• _Work instructions_: Print exactly those lines that run from the beginning of the data to the line bearing "7. Máy hút bụi", inclusive.

• _Supplied material_:
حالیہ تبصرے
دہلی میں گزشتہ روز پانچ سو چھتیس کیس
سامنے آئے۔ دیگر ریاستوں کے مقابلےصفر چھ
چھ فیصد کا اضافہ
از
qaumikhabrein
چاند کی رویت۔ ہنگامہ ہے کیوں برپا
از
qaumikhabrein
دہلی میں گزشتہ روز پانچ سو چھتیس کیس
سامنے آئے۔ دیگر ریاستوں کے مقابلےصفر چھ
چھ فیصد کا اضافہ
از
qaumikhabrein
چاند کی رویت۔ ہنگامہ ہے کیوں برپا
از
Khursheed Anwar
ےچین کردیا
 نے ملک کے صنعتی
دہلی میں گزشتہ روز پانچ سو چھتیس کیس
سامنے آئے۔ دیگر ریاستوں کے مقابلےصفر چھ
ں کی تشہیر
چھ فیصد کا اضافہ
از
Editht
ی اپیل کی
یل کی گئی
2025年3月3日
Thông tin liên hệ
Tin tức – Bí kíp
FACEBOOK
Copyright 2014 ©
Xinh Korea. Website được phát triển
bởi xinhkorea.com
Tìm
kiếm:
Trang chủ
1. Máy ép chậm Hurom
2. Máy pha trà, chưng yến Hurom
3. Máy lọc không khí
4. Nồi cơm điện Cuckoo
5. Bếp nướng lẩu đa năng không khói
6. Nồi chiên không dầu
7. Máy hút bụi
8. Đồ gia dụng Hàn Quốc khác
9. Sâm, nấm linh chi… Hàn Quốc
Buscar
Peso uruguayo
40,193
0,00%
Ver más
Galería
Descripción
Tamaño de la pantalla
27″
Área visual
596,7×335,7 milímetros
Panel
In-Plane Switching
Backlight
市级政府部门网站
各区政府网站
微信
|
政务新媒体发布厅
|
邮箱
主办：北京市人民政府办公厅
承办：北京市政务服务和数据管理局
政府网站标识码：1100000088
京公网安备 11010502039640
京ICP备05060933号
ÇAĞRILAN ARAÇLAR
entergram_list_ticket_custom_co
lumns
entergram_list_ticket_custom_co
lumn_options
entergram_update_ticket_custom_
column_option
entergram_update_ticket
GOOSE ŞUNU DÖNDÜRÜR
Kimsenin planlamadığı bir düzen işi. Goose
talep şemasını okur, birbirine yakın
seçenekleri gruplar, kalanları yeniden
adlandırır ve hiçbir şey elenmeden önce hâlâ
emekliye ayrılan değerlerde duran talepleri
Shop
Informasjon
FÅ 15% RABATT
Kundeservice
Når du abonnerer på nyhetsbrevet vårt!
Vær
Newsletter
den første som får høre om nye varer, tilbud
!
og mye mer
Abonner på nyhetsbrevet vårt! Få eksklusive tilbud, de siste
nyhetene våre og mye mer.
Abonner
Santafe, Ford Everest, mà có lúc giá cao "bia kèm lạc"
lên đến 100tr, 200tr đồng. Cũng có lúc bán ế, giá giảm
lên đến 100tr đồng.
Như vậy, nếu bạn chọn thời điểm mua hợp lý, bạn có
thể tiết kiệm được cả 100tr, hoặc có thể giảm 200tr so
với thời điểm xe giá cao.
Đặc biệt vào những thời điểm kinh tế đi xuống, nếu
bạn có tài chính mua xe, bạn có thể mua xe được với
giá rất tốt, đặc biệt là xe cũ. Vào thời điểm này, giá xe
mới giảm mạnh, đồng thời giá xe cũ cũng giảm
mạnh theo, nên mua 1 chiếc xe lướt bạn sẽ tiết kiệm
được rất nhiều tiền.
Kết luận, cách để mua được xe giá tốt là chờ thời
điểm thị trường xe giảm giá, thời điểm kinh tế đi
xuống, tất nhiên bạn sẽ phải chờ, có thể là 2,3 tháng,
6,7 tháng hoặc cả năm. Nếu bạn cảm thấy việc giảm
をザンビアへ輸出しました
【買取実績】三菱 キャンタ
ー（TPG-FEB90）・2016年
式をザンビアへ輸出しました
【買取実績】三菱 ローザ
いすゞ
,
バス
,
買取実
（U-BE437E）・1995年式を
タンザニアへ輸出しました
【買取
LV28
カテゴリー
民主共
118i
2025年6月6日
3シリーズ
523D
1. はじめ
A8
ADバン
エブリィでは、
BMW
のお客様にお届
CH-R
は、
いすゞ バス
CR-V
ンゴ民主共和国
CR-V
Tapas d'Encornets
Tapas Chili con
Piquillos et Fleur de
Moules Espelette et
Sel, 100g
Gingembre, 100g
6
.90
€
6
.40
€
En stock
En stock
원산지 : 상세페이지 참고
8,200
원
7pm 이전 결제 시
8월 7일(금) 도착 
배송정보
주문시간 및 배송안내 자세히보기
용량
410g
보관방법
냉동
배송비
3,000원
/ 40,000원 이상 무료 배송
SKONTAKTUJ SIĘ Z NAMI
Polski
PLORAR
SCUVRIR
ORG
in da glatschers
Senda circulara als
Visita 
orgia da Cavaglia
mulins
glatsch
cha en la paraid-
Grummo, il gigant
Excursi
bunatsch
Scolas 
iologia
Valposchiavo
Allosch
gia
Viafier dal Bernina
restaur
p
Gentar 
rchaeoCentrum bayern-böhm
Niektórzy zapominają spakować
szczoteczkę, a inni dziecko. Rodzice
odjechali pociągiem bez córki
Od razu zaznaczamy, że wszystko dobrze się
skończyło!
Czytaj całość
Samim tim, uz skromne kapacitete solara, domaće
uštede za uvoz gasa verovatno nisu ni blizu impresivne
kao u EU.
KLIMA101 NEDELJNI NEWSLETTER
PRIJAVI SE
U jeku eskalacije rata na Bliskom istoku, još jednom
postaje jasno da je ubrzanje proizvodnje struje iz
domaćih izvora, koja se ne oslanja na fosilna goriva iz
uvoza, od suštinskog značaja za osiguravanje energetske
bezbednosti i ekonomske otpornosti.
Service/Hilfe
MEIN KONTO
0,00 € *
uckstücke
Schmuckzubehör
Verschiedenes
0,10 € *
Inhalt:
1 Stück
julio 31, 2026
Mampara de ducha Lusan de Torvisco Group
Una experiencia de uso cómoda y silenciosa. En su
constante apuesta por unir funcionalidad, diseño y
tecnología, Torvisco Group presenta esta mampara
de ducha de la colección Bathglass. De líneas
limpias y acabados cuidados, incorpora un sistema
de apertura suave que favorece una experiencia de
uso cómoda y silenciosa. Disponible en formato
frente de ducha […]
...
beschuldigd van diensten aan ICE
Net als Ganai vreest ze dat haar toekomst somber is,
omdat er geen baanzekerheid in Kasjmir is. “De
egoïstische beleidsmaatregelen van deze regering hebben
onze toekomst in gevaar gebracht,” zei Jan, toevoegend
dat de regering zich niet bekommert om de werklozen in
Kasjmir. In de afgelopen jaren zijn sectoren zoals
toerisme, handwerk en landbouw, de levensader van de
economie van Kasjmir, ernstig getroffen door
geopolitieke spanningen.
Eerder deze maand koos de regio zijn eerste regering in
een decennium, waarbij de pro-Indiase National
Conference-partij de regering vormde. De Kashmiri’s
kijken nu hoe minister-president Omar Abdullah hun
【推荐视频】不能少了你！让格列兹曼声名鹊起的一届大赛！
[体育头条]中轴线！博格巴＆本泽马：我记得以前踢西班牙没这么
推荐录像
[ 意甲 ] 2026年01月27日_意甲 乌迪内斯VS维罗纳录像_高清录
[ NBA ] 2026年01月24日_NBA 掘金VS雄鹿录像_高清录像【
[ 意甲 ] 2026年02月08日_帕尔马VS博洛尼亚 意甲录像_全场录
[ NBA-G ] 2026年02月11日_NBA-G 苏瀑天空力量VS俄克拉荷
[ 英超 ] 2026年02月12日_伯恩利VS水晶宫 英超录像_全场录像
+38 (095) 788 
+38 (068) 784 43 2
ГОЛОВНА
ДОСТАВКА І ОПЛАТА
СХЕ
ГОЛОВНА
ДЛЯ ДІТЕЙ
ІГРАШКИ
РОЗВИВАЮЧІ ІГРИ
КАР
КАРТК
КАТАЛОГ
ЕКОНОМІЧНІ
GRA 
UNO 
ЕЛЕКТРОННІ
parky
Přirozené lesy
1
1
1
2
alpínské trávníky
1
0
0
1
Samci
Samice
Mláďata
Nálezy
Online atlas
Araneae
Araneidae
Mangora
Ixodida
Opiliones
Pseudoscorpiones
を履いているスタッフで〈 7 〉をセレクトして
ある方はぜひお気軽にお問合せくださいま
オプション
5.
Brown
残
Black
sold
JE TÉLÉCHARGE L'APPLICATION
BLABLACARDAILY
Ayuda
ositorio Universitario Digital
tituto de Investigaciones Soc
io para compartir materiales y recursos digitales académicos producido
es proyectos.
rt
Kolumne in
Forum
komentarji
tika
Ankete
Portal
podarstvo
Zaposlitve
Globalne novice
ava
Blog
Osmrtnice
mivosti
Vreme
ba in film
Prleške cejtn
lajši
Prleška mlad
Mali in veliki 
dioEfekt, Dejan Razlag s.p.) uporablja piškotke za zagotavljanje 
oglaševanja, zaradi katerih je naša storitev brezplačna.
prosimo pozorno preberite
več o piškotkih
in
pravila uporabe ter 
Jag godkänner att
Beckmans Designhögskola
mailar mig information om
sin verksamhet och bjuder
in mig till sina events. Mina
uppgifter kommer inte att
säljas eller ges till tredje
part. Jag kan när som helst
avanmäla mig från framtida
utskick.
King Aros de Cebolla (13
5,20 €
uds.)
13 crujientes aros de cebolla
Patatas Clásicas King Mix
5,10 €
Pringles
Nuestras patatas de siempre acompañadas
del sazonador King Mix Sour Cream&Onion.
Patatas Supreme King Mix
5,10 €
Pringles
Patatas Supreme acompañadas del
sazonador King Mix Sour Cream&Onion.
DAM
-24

• _Output below_:
حالیہ تبصرے
دہلی میں گزشتہ روز پانچ سو چھتیس کیس
سامنے آئے۔ دیگر ریاستوں کے مقابلےصفر چھ
چھ فیصد کا اضافہ
از
qaumikhabrein
چاند کی رویت۔ ہنگامہ ہے کیوں برپا
از
qaumikhabrein
دہلی میں گزشتہ روز پانچ سو چھتیس کیس
سامنے آئے۔ دیگر ریاستوں کے مقابلےصفر چھ
چھ فیصد کا اضافہ
از
qaumikhabrein
چاند کی رویت۔ ہنگامہ ہے کیوں برپا
از
Khursheed Anwar
ےچین کردیا
 نے ملک کے صنعتی
دہلی میں گزشتہ روز پانچ سو چھتیس کیس
سامنے آئے۔ دیگر ریاستوں کے مقابلےصفر چھ
ں کی تشہیر
چھ فیصد کا اضافہ
از
Editht
ی اپیل کی
یل کی گئی
2025年3月3日
Thông tin liên hệ
Tin tức – Bí kíp
FACEBOOK
Copyright 2014 ©
Xinh Korea. Website được phát triển
bởi xinhkorea.com
Tìm
kiếm:
Trang chủ
1. Máy ép chậm Hurom
2. Máy pha trà, chưng yến Hurom
3. Máy lọc không khí
4. Nồi cơm điện Cuckoo
5. Bếp nướng lẩu đa năng không khói
6. Nồi chiên không dầu
7. Máy hút bụi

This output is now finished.